EXERCISE AIM - Count the lines below that include the word "niekorzystnych" and write that number alone.

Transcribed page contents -
****
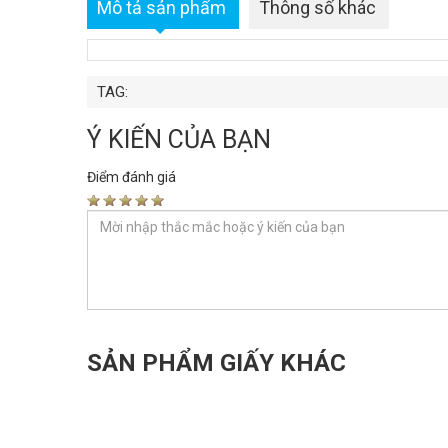
Mô tả sản phẩm
Thông số khác
TAG:
Ý KIẾN CỦA BẠN
Điểm đánh giá
SẢN PHẨM GIẤY KHÁC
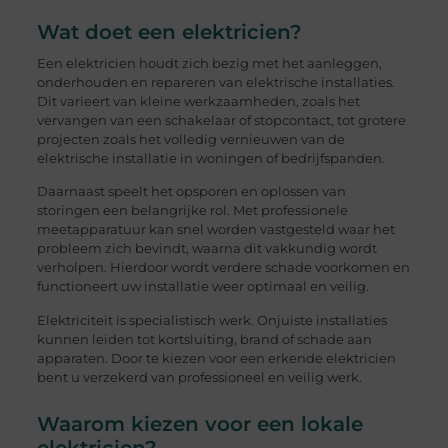
Wat doet een elektricien?
Een elektricien houdt zich bezig met het aanleggen,
onderhouden en repareren van elektrische installaties.
Dit varieert van kleine werkzaamheden, zoals het
vervangen van een schakelaar of stopcontact, tot grotere
projecten zoals het volledig vernieuwen van de
elektrische installatie in woningen of bedrijfspanden.
Daarnaast speelt het opsporen en oplossen van
storingen een belangrijke rol. Met professionele
meetapparatuur kan snel worden vastgesteld waar het
probleem zich bevindt, waarna dit vakkundig wordt
verholpen. Hierdoor wordt verdere schade voorkomen en
functioneert uw installatie weer optimaal en veilig.
Elektriciteit is specialistisch werk. Onjuiste installaties
kunnen leiden tot kortsluiting, brand of schade aan
apparaten. Door te kiezen voor een erkende elektricien
bent u verzekerd van professioneel en veilig werk.
Waarom kiezen voor een lokale
elektricien?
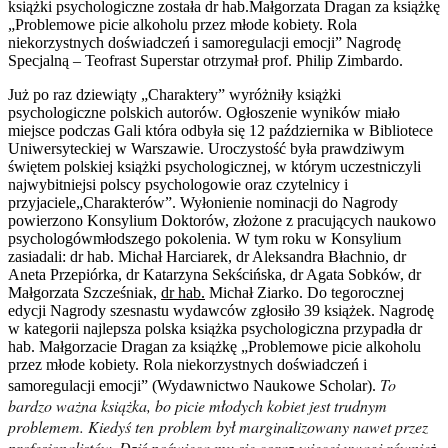
książki psychologiczne została dr hab.Małgorzata Dragan za książkę
„Problemowe picie alkoholu przez młode kobiety. Rola
niekorzystnych doświadczeń i samoregulacji emocji” Nagrodę
Specjalną – Teofrast Superstar otrzymał prof. Philip Zimbardo.
Już po raz dziewiąty „Charaktery” wyróżniły książki
psychologiczne polskich autorów. Ogłoszenie wyników miało
miejsce podczas Gali która odbyła się 12 października w Bibliotece
Uniwersyteckiej w Warszawie. Uroczystość była prawdziwym
świętem polskiej książki psychologicznej, w którym uczestniczyli
najwybitniejsi polscy psychologowie oraz czytelnicy i
przyjaciele„Charakterów”. Wyłonienie nominacji do Nagrody
powierzono Konsylium Doktorów, złożone z pracujących naukowo
psychologówmłodszego pokolenia. W tym roku w Konsylium
zasiadali: dr hab. Michał Harciarek, dr Aleksandra Błachnio, dr
Aneta Przepiórka, dr Katarzyna Sekścińska, dr Agata Sobków, dr
Małgorzata Szcześniak,
dr hab.
Michał Ziarko. Do tegorocznej
edycji Nagrody szesnastu wydawców zgłosiło 39 książek. Nagrodę
w kategorii najlepsza polska książka psychologiczna przypadła dr
hab. Małgorzacie Dragan za książkę „Problemowe picie alkoholu
przez młode kobiety. Rola niekorzystnych doświadczeń i
To
samoregulacji emocji” (Wydawnictwo Naukowe Scholar).
bardzo ważna książka, bo picie młodych kobiet jest trudnym
problemem. Kiedyś ten problem był marginalizowany nawet przez
profesjonalistów. Dziś poświęca mu się coraz więcej uwagi również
****
TASK RESPONSE - 2